[What the task asks] Give back all of the data exactly, with every picture omitted.

=== Data excerpt ===

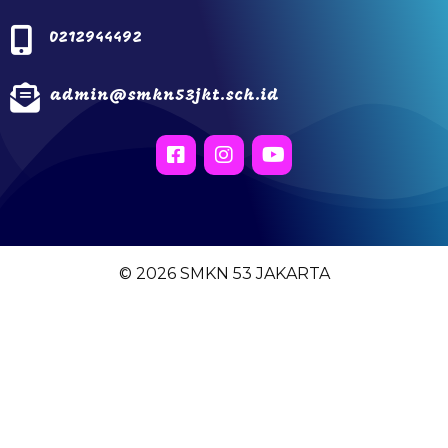
0212944492
admin@smkn53jkt.sch.id
© 2026 SMKN 53 JAKARTA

===

[Worked solution]
0212944492
admin@smkn53jkt.sch.id
© 2026 SMKN 53 JAKARTA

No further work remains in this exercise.